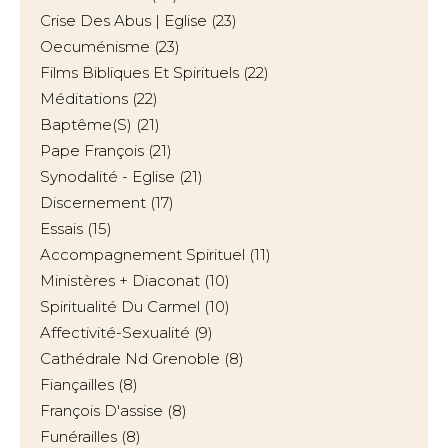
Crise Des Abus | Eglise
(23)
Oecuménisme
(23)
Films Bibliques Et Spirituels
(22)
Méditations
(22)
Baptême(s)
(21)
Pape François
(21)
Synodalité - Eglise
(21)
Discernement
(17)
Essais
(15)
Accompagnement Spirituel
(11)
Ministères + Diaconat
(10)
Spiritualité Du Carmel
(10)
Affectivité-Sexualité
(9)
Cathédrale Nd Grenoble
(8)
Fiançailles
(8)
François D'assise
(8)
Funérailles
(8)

* * *

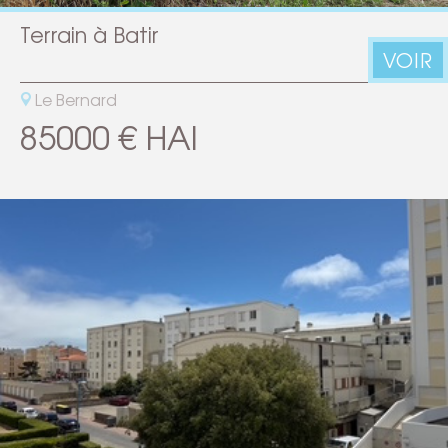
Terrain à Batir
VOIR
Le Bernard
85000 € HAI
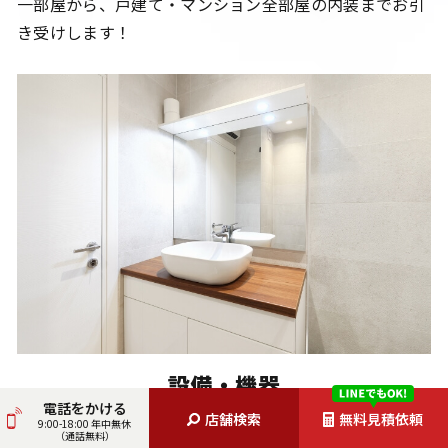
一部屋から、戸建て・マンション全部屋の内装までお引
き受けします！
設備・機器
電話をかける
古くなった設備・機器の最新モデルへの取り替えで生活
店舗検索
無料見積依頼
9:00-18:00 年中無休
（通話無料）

Instructions for the task:
Using the entries above, find all lines with "Eglise". Copy them.

Completed task:
Crise Des Abus | Eglise
Synodalité - Eglise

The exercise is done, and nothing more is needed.